Рассуждение краеведа выглядело вполне логично, но у меня никак не укладывалось в голове, как двадцатилетний Даниил мог быть автором переславской летописи? В моем представлении летописец – это убеленный сединою старик, умудренный житейским опытом. Или Даниил был лишь переписчиком летописи, потому так хорошо и знал ее текст? А может, к составлению летописи он и вовсе не имел отношения, но читал ее?

Свои сомнения я решил оставить при себе, поскольку остальная часть версии Тучкова выглядела убедительно, а он приводил все новые доказательства в ее пользу:

– Если выбросить из жития Александра Невского элементы церковного стиля, то получится великолепная воинская повесть в духе «Слова о полку Игореве». Вероятно, под пером Даниила Заточника житие таким и было, а уж потом, с целью причислить Александра Невского к лику святых, его переписал какой-нибудь церковный служитель, добавив герою «святости». Но в основе – текст Даниила, человека, очень близкого к Невскому. Иначе невозможно объяснить, откуда автор так хорошо знает детали сражения на Чудском озере, подробности поездки Александра Невского в Орду, о его отрицательном ответе римскому папе, который посылал кардиналов с предложением о соединении в вере. Создается впечатление, что все это происходило на глазах у автора и он писал житие не только по памяти, но по каким-то собственным записям или документам, которые были у него под рукой. И еще одна любопытная деталь. Автор жития сравнивает Невского с египетским царем Иосифом, с Самсоном, Соломоном, с римским царем Веспианом и Александром Македонским. Но вспомним опять «Моление» Даниила Заточника, в конце пожелавшего своему князю силы Самсона, храбрости Александра, разума Иосифа, мудрости Соломона, искусности Давида. Вот вам еще одно доказательство, что автор жития Александра Невского – Даниил Заточник! Прожив долгую и, вероятно, нелегкую жизнь, он изобразил в житие князя, в котором как бы воплотился его политический идеал, впервые представленный им в «Молении». Именно такой государственный деятель нужен был русскому народу в то суровое время. Будучи, как я предполагаю, наставником и воспитателем юного князя Александра, Даниил Заточник воспитал в нем гражданина и патриота. Не мог Александр Невский, как выдающаяся личность, сложиться в окружении людей мелких и незначительных! – убежденно повторил Тучков.

С его последним замечанием трудно было не согласиться, но насколько достоверно предположение, что Даниил Заточник – автор трилогии, начинавшейся «Словом о погибели Русской земли»? Ведь высказывалась и другая, не менее фантастическая версия, что «Слово о погибели» – утраченная страница «Слова о полку Игореве».

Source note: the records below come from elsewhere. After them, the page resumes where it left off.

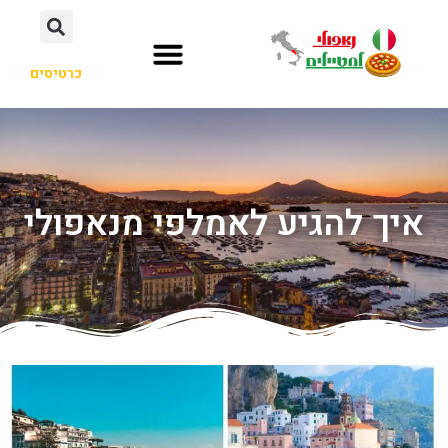
כרטיסים
איך להגיע לאמלפי מנאפולי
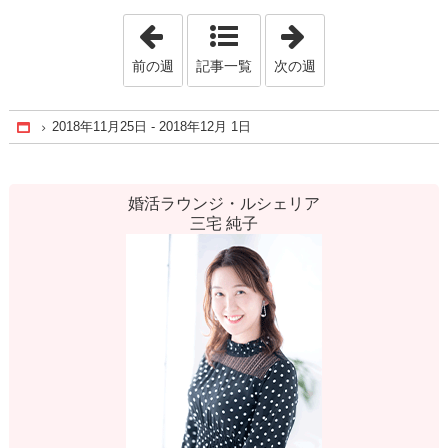
「2018年11月18日 - 2018年11月24日」
「2019年1月13日 
前の週
記事一覧
次の週
2018年11月25日 - 2018年12月 1日
Home
婚活ラウンジ・ルシェリア
三宅 純子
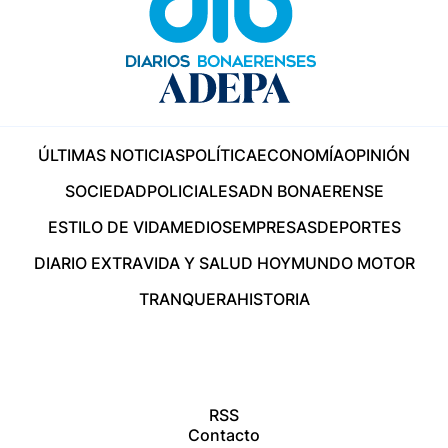
ÚLTIMAS NOTICIAS
POLÍTICA
ECONOMÍA
OPINIÓN
SOCIEDAD
POLICIALES
ADN BONAERENSE
ESTILO DE VIDA
MEDIOS
EMPRESAS
DEPORTES
DIARIO EXTRA
VIDA Y SALUD HOY
MUNDO MOTOR
TRANQUERA
HISTORIA
RSS
Contacto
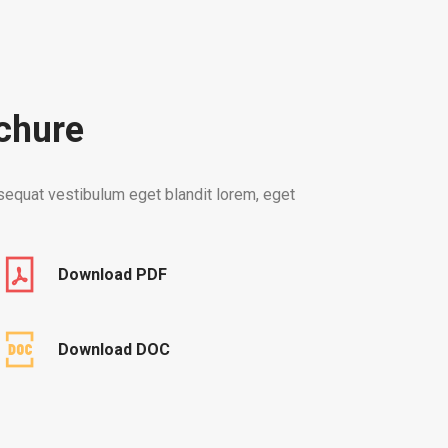
chure
sequat vestibulum eget blandit lorem, eget
Download PDF
Download DOC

Я спросил Тучкова, как он относится к этой версии.

– «Слово о погибели Русской земли» нерасторжимо связано с тринадцатым веком, тут не может быть никаких сомнений. Однако сравнение его со «Словом о полку Игореве» вполне закономерно – они объединены любовью к родине, родственны по настрою и поэтичности изложения. Даже судьбы во многом удивительно схожи у них. Вспомните: когда Мусин-Пушкин опубликовал «Слово о полку Игореве», его обвинили в том, что это мистификация, созданная с тем, чтобы угодить Екатерине Второй, имевшей территориальные претензии на юге. Так вот, когда Лопарев напечатал найденное им «Слово о погибели Русской земли», то один из исследователей, справедливо отметив сходство стилей и патриотических позиций этих произведений, высказал предположение, что если бы не было самой рукописи, то Лопарева тоже обвинили бы в фальсификации – что он якобы пожелал угодить имперским претензиям Александра Третьего. Не сомневаюсь, так бы и случилось, если бы список Лопарева погиб, а Малышев позднее не обнаружил рижского списка. Да, в судьбах этих произведений очень много общего. Кто знает, может, со временем отыщется и второй список «Игоревой песни»?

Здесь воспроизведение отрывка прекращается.